:: Task objective ::
The entries below are to be given back exactly, with images excluded.

:: Collection entries ::
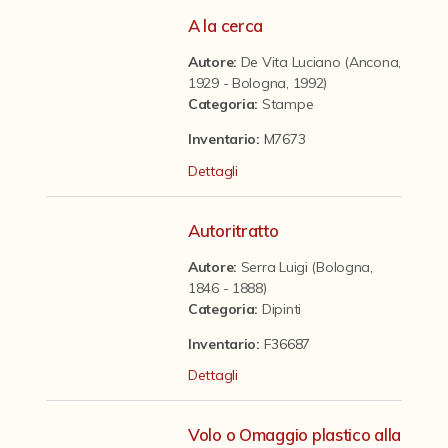
Contattaci
A la cerca
Autore:
De Vita Luciano (Ancona,
1929 - Bologna, 1992)
Categoria
:
Stampe
Inventario:
M7673
Dettagli
Autoritratto
Autore:
Serra Luigi (Bologna,
1846 - 1888)
Categoria
:
Dipinti
Inventario:
F36687
Dettagli
Volo o Omaggio plastico alla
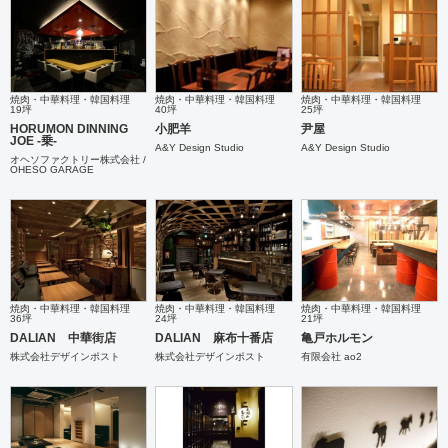
焼肉・中華料理・韓国料理
焼肉・中華料理・韓国料理
焼肉・中華料理・韓国料理
19坪
40坪
25坪
HORUMON DINNING
小肥羊
尹屋
JOE -乗-
A&Y Design Studio
A&Y Design Studio
オヘソファクトリー株式会社 /
OHESO GARAGE
焼肉・中華料理・韓国料理
焼肉・中華料理・韓国料理
焼肉・中華料理・韓国料理
36坪
24坪
21坪
DALIAN 中華街店
DALIAN 麻布十番店
亀戸ホルモン
株式会社デザインポスト
株式会社デザインポスト
有限会社 ao2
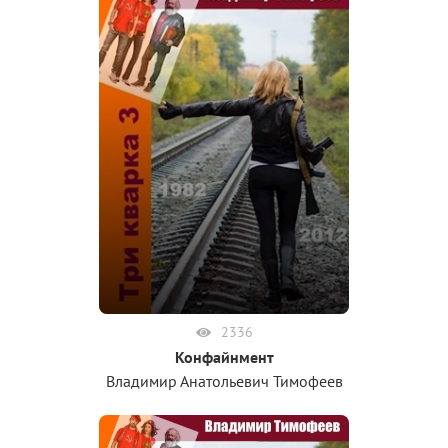
2336
Конфайнмент
Владимир Анатольевич Тимофеев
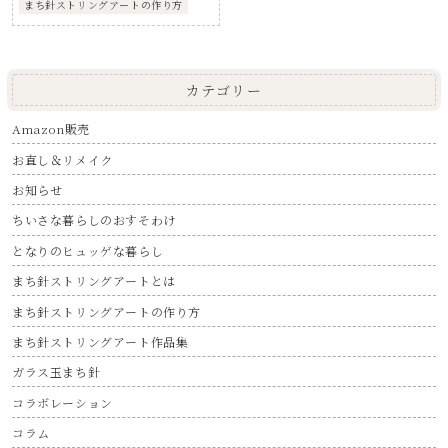
まち針ストリングアートの作り方
カテゴリー
Amazon販売
お直し＆リメイク
お知らせ
ちいさな暮らしのおすそわけ
となりのヒュッゲな暮らし
まち針ストリングアートとは
まち針ストリングアートの作り方
まち針ストリングアート作品集
ガラス玉まち針
コラボレーション
コラム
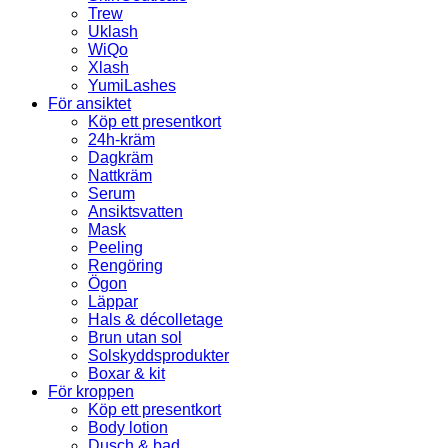
Trew
Uklash
WiQo
Xlash
YumiLashes
För ansiktet
Köp ett presentkort
24h-kräm
Dagkräm
Nattkräm
Serum
Ansiktsvatten
Mask
Peeling
Rengöring
Ögon
Läppar
Hals & décolletage
Brun utan sol
Solskyddsprodukter
Boxar & kit
För kroppen
Köp ett presentkort
Body lotion
Dusch & bad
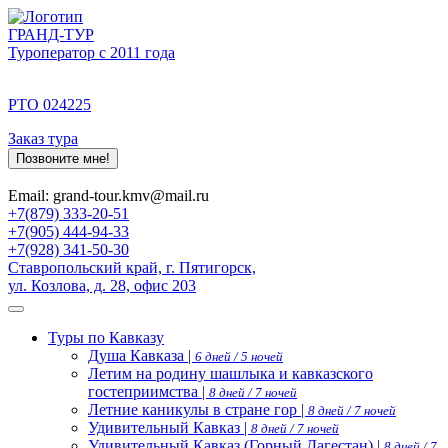
ГРАНД-ТУР
Туроператор с 2011 года
РТО 024225
Заказ тура
Позвоните мне!
Email: grand-tour.kmv@mail.ru
+7(879) 333-20-51
+7(905) 444-94-33
+7(928) 341-50-30
Ставропольский край, г. Пятигорск,
ул. Козлова, д. 28, офис 203
Туры по Кавказу
Душа Кавказа |
6 дней / 5 ночей
Летим на родину шашлыка и кавказского
гостеприимства |
8 дней / 7 ночей
Летние каникулы в стране гор |
8 дней / 7 ночей
Удивительный Кавказ |
8 дней / 7 ночей
Удивительный Кавказ (Горный Дагестан) |
8 дней / 7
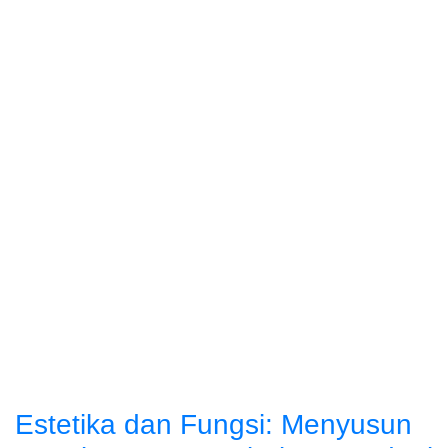
Estetika dan Fungsi: Menyusun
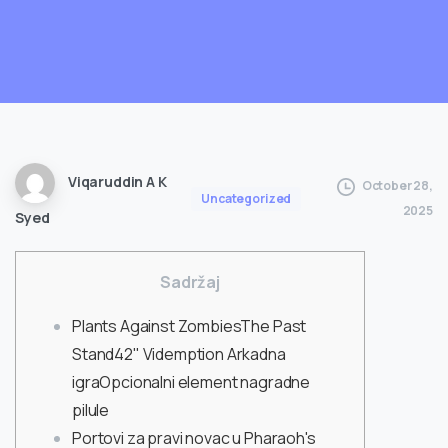
Viqaruddin A K
October 28,
Uncategorized
2025
Syed
Sadržaj
Plants Against ZombiesThe Past
Stand42" Videmption Arkadna
igraOpcionalni element nagradne
pilule
Portovi za pravi novac u Pharaoh's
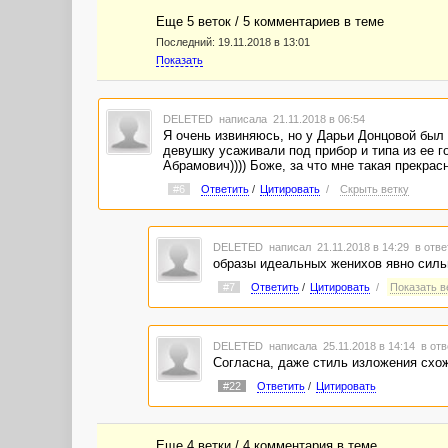
Еще 5 веток / 5 комментариев в темe
Последний:
19.11.2018 в 13:01
Показать
DELETED
написала 21.11.2018 в 06:54
Я очень извиняюсь, но у Дарьи Донцовой был 
девушку усаживали под прибор и типа из ее г
Абрамович)))) Боже, за что мне такая прекрасн
#6
Ответить
/
Цитировать
/
Скрыть ветку
DELETED
написал 21.11.2018 в 14:29
в отве
образы идеальных женихов явно силь
#7
Ответить
/
Цитировать
/
Показать ве
DELETED
написала 25.11.2018 в 14:14
в отв
Согласна, даже стиль изложения схож
#22
Ответить
/
Цитировать
Еще 4 ветки / 4 комментария в темe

:: Answer box ::
Contattaci
A la cerca
Autore:
De Vita Luciano (Ancona,
1929 - Bologna, 1992)
Categoria
:
Stampe
Inventario:
M7673
Dettagli
Autoritratto
Autore:
Serra Luigi (Bologna,
1846 - 1888)
Categoria
:
Dipinti
Inventario:
F36687
Dettagli
Volo o Omaggio plastico alla
焼肉・中華料理・韓国料理
焼肉・中華料理・韓国料理
焼肉・中華料理・韓国料理
19坪
40坪
25坪
HORUMON DINNING
小肥羊
尹屋
JOE -乗-
A&Y Design Studio
A&Y Design Studio
オヘソファクトリー株式会社 /
OHESO GARAGE
焼肉・中華料理・韓国料理
焼肉・中華料理・韓国料理
焼肉・中華料理・韓国料理
36坪
24坪
21坪
DALIAN 中華街店
DALIAN 麻布十番店
亀戸ホルモン
株式会社デザインポスト
株式会社デザインポスト
有限会社 ao2
2336
Конфайнмент
Владимир Анатольевич Тимофеев
まち針ストリングアートの作り方
カテゴリー
Amazon販売
お直し＆リメイク
お知らせ
ちいさな暮らしのおすそわけ
となりのヒュッゲな暮らし
まち針ストリングアートとは
まち針ストリングアートの作り方
まち針ストリングアート作品集
ガラス玉まち針
コラボレーション
コラム
Trew
Uklash
WiQo
Xlash
YumiLashes
För ansiktet
Köp ett presentkort
24h-kräm
Dagkräm
Nattkräm
Serum
Ansiktsvatten
Mask
Peeling
Rengöring
Ögon
Läppar
Hals & décolletage
Brun utan sol
Solskyddsprodukter
Boxar & kit
För kroppen
Köp ett presentkort
Body lotion
Dusch & bad
ГРАНД-ТУР
Туроператор с 2011 года
РТО 024225
Заказ тура
Позвоните мне!
Email: grand-tour.kmv@mail.ru
+7(879) 333-20-51
+7(905) 444-94-33
+7(928) 341-50-30
Ставропольский край, г. Пятигорск,
ул. Козлова, д. 28, офис 203
Туры по Кавказу
Душа Кавказа |
6 дней / 5 ночей
Летим на родину шашлыка и кавказского
гостеприимства |
8 дней / 7 ночей
Летние каникулы в стране гор |
8 дней / 7 ночей
Удивительный Кавказ |
8 дней / 7 ночей
Удивительный Кавказ (Горный Дагестан) |
8 дней / 7
Estetika dan Fungsi: Menyusun
Viqaruddin A K
October 28,
Uncategorized
2025
Syed
Sadržaj
Plants Against ZombiesThe Past
Stand42" Videmption Arkadna
igraOpcionalni element nagradne
pilule
Portovi za pravi novac u Pharaoh's
Еще 5 веток / 5 комментариев в темe
Последний:
19.11.2018 в 13:01
Показать
DELETED
написала 21.11.2018 в 06:54
Я очень извиняюсь, но у Дарьи Донцовой был 
девушку усаживали под прибор и типа из ее г
Абрамович)))) Боже, за что мне такая прекрасн
#6
Ответить
/
Цитировать
/
Скрыть ветку
DELETED
написал 21.11.2018 в 14:29
в отве
образы идеальных женихов явно силь
#7
Ответить
/
Цитировать
/
Показать ве
DELETED
написала 25.11.2018 в 14:14
в отв
Согласна, даже стиль изложения схож
#22
Ответить
/
Цитировать
Еще 4 ветки / 4 комментария в темe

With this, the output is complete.